Part 1 Giving Away Your Power

Pushpa, a 32 year old mother of two, was coming home from Nairobi Airport in a taxi. Suddenly the taxi started weaving in and out between lanes in a mad dash and she was scared. She thought that something had gone wrong with the car. So absorbed was she in her deep fear, it took her a while to realize it was the driver that was playing this dangerous game for the sheer love of it.

Who was driving dangerously? The driver of course. Why? Because she had let him do so. He had not wrenched control from her. Inadvertently she had handed over her power to him. She could have taken back her power by commanding him to stop this reckless driving, but she did not. She ‘let it go’.

What Pushpa did is what many of us do. We do not make conscious choices. We live in auto mode. This means we tend to let things be, even at the cost of losing control of our lives. We abdicate our power to others.
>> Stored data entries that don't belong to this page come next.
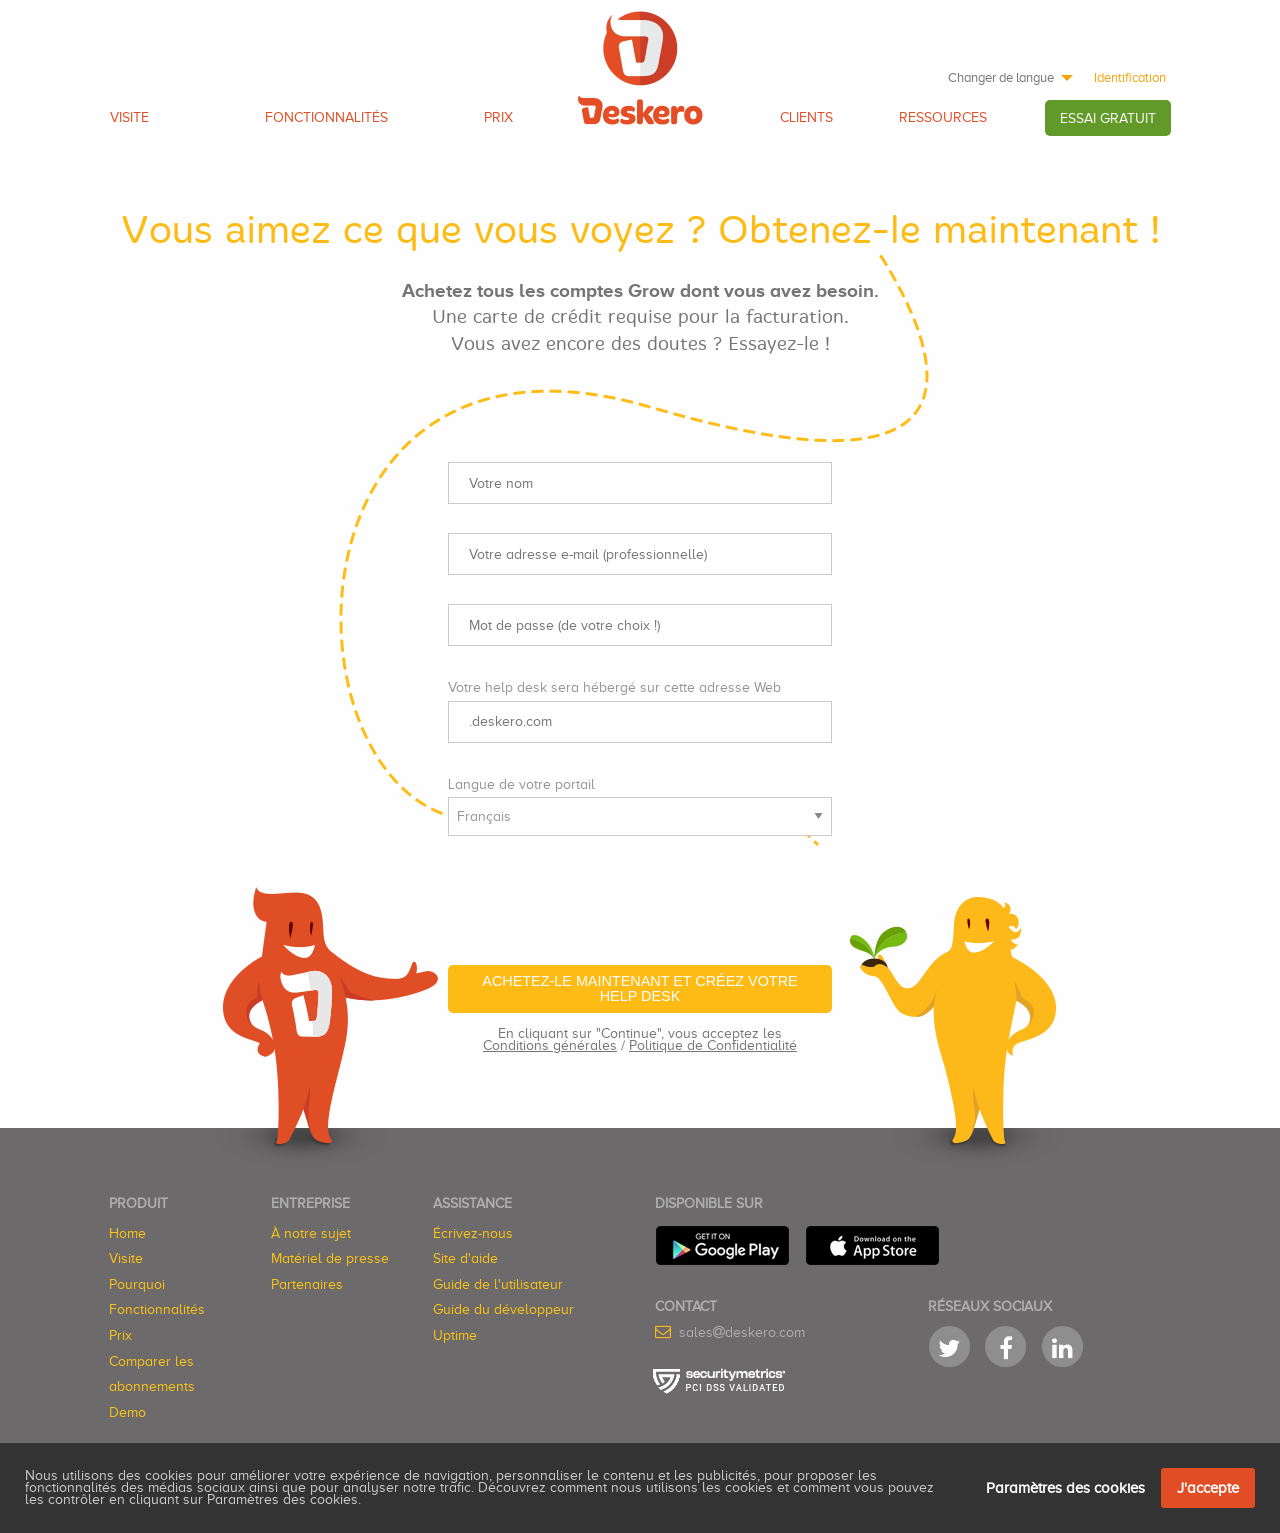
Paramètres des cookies (1065, 1488)
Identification (1130, 77)
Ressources (943, 117)
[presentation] (600, 891)
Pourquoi (137, 1284)
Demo (127, 1412)
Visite (129, 117)
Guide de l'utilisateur (498, 1284)
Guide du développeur (503, 1309)
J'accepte (1208, 1488)
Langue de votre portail (521, 784)
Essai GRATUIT (1108, 118)
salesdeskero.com (742, 1332)
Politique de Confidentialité (713, 1045)
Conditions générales (550, 1045)
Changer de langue (1001, 77)
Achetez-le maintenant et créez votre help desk (639, 988)
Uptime (455, 1335)
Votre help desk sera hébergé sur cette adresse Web (614, 687)
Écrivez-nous (473, 1233)
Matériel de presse (330, 1258)
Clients (806, 117)
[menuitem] (1005, 77)
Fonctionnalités (326, 117)
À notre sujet (311, 1233)
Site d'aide (465, 1258)
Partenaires (307, 1284)
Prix (498, 117)
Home (127, 1233)
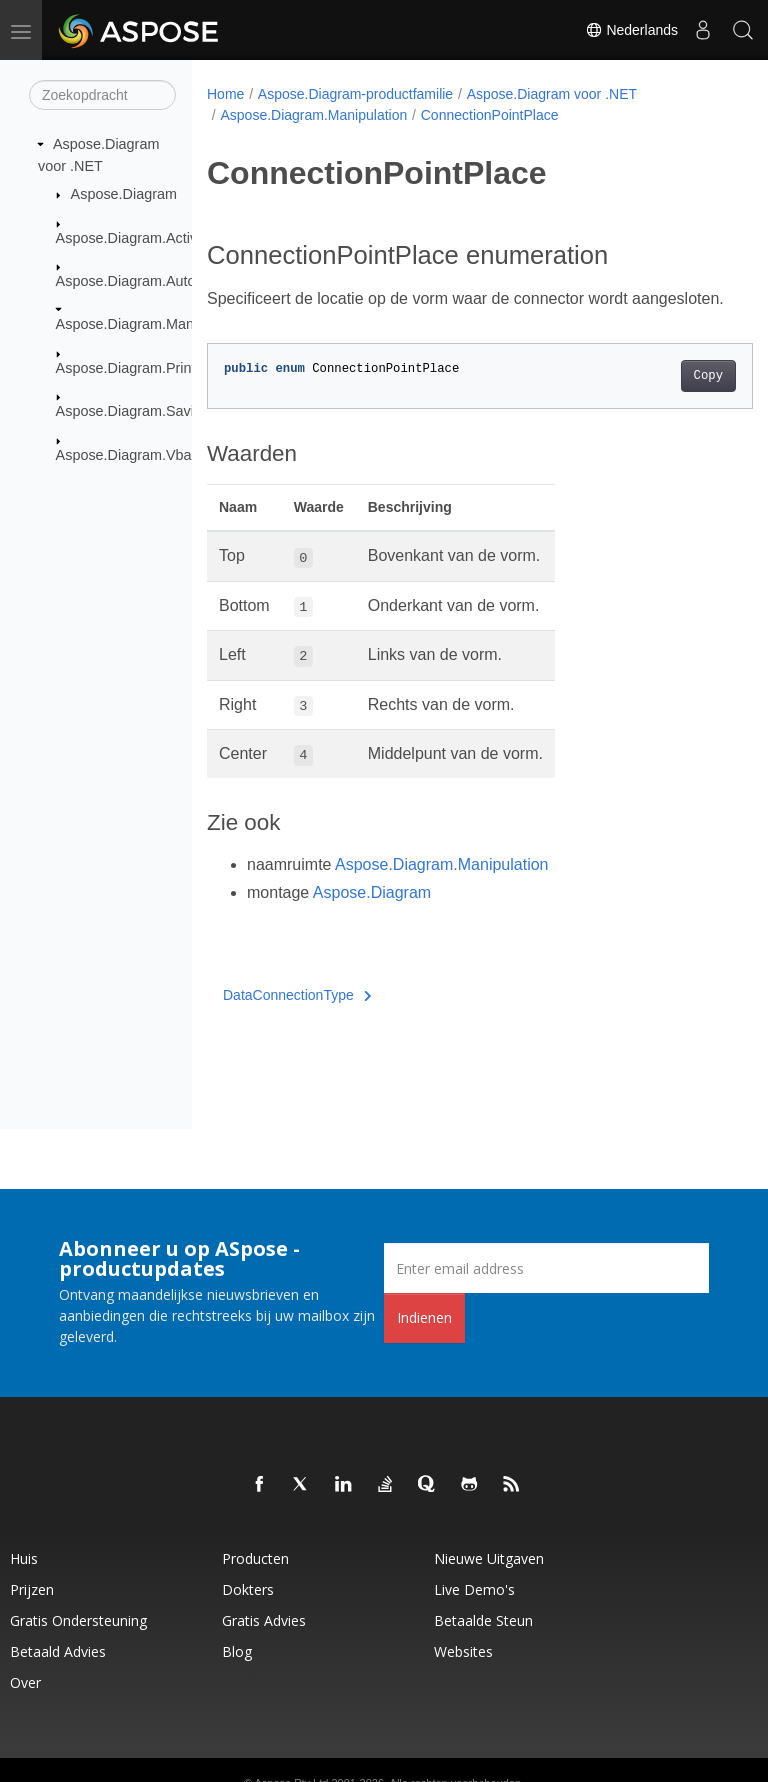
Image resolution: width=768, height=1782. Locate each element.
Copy (669, 400)
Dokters (248, 1589)
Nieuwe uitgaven (489, 1558)
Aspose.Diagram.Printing (135, 368)
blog (237, 1651)
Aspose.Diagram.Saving (133, 411)
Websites (463, 1651)
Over (25, 1682)
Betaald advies (58, 1651)
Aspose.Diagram (124, 194)
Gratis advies (264, 1620)
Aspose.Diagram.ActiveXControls (162, 237)
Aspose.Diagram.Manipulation (152, 324)
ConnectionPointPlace (490, 115)
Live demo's (474, 1589)
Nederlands (632, 30)
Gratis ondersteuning (78, 1620)
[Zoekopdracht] (102, 95)
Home (225, 94)
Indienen (424, 1317)
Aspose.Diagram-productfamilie (355, 94)
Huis (24, 1558)
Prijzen (32, 1589)
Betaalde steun (483, 1620)
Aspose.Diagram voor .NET (552, 94)
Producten (255, 1558)
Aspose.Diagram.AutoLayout (147, 281)
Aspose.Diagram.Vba (124, 454)
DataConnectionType (297, 1019)
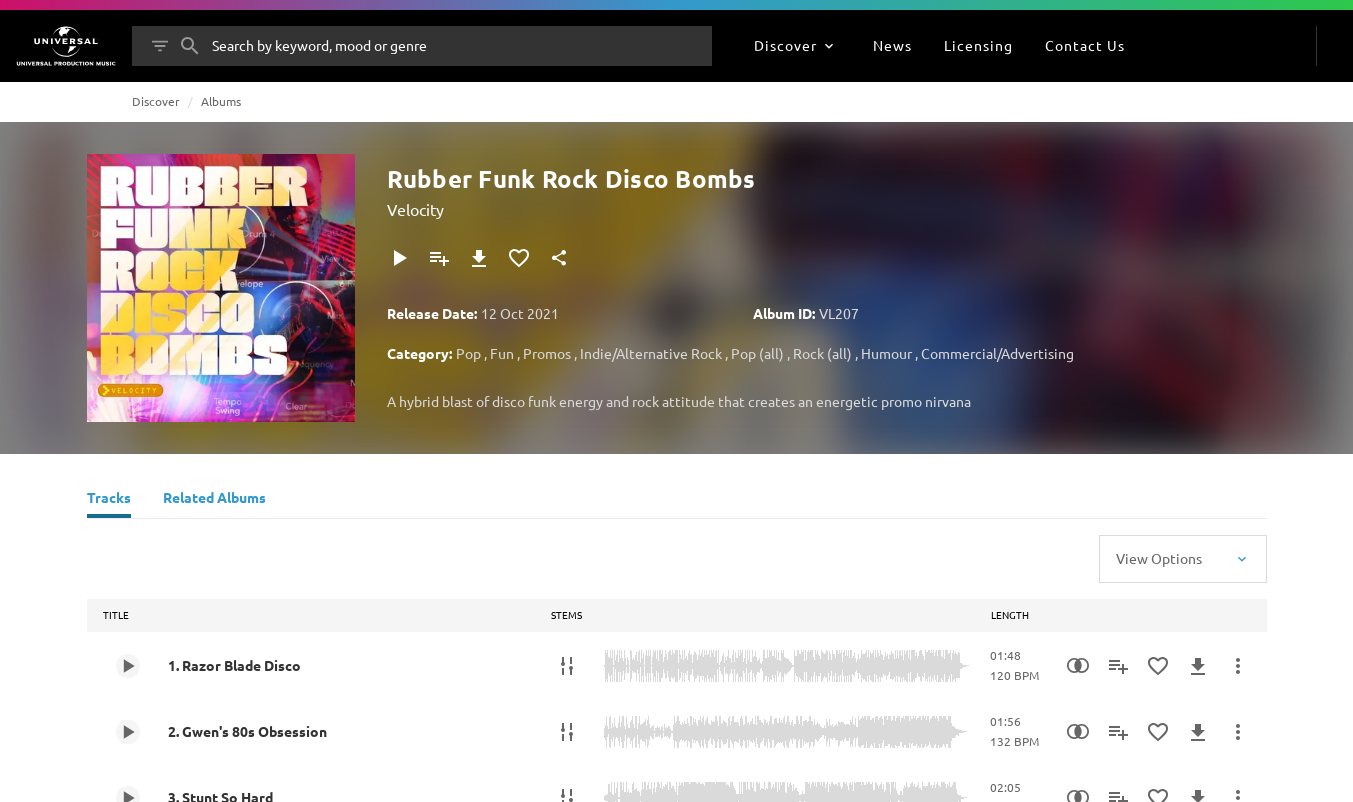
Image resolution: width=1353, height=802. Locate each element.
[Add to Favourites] (519, 258)
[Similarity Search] (1078, 666)
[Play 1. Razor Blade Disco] (128, 666)
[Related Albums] (214, 500)
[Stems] (567, 666)
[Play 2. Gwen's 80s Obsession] (128, 732)
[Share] (559, 258)
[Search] (190, 46)
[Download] (479, 258)
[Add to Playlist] (439, 258)
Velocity (415, 209)
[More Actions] (1238, 666)
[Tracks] (109, 500)
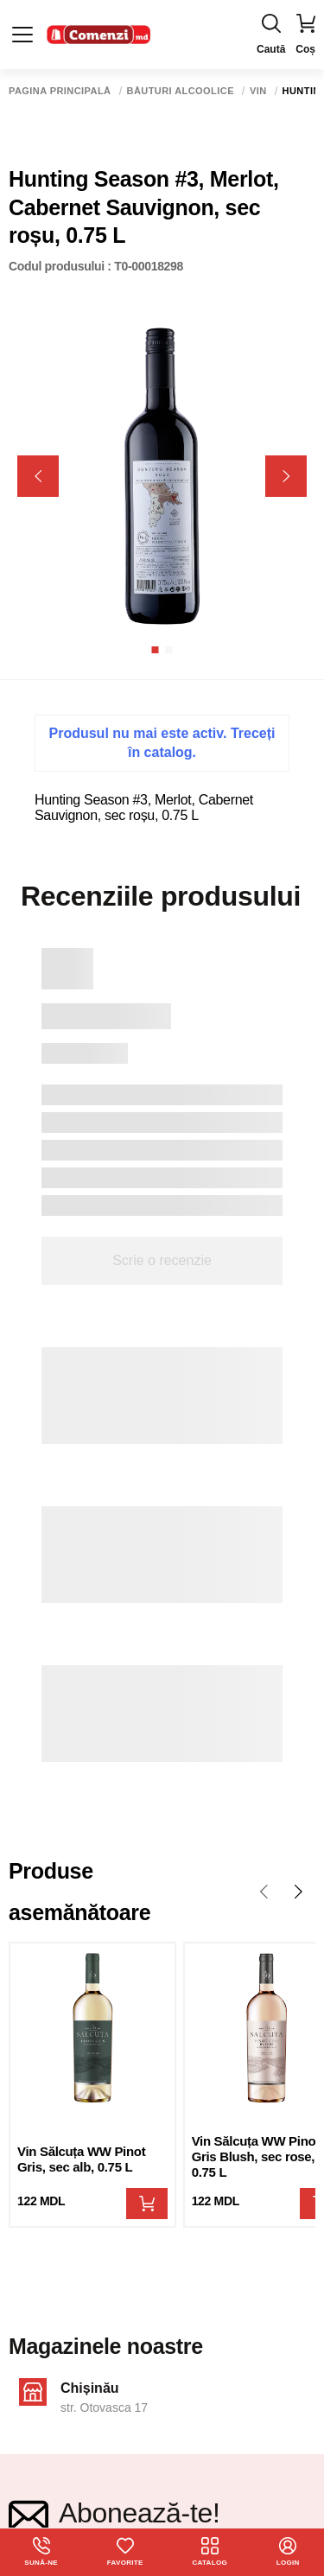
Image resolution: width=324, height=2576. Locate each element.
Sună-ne (41, 2551)
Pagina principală (60, 91)
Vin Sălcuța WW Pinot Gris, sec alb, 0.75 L (81, 2159)
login (288, 2551)
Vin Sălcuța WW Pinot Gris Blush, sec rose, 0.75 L (256, 2156)
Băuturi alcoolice (180, 91)
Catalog (209, 2551)
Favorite (125, 2551)
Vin (258, 91)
What is personal power? Does everbody have it? The good news is that we are born with personal power. The bad news is that as we grow up we give it away without even realizing it. Social conditioning plays a big role in this failing. Men and women are equally prone to this drawback, women in relationships and men in their career and work.

Why do we give our power away? It is to do with winning approval. Very early in life, even as babies, we learn to differentiate between approval winning behaviours and those that bring disapproval. Smiling and cooing fall in the former category while crying and yelling fall in the latter.

This necessity of trying to win approval continues in our childhood, adulthood and even old age. It becomes deeply embedded in our psyche and after sometime, we do not even recognize it as anything alien or wrong. We are comfortable when we allow others to pull our strings, and uncomfortable when we challenge this status quo. So we continue to let others rules us: how we should dress, what we should say, even what we should think! We give away our power to our parents, siblings, teachers, friends, spouses, even to religion ……

All this to win approval. The opposite of that means disapproval and we can’t handle that for we fear disapproval deeply. The longer we are in this fear cycle, the harder it becomes to break out of it.

We start to believe that winning approval is the ‘correct’ way to live. It is a foolproof plan for ‘peace’. This need for external validation becomes a serious crutch leading to a downward spiral of poor self worth. The consequences? We feel victimised in our relationships. We may even become sitting ducks for abuse of all kinds, emotional, mental and physical.